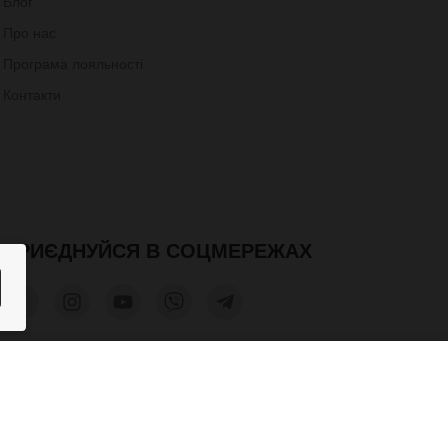
Блог
Про нас
Програма лояльності
Контакти
ПРИЄДНУЙСЯ В СОЦМЕРЕЖАХ
580 грн.
КУПИТИ
допускається лише при отриманні письмового дозволу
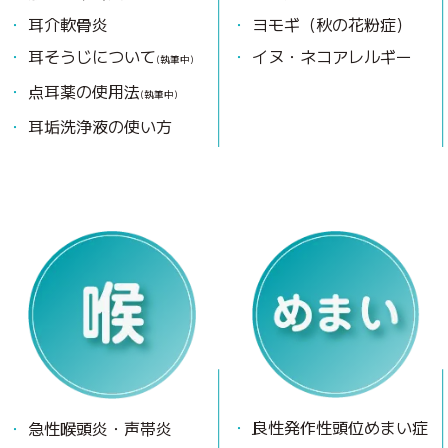
耳介軟骨炎
ヨモギ（秋の花粉症）
耳そうじについて
イヌ・ネコアレルギー
(執筆中)
点耳薬の使用法
(執筆中)
耳垢洗浄液の使い方
良性発作性頭位めまい症
急性喉頭炎・声帯炎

What is being asked:
Please write out the whole listing exactly, but not the pictures in it.

Answer for the task:
Блог
Про нас
Програма лояльності
Контакти
ПРИЄДНУЙСЯ В СОЦМЕРЕЖАХ
580 грн.
КУПИТИ
допускається лише при отриманні письмового дозволу
耳介軟骨炎
ヨモギ（秋の花粉症）
耳そうじについて
イヌ・ネコアレルギー
(執筆中)
点耳薬の使用法
(執筆中)
耳垢洗浄液の使い方
良性発作性頭位めまい症
急性喉頭炎・声帯炎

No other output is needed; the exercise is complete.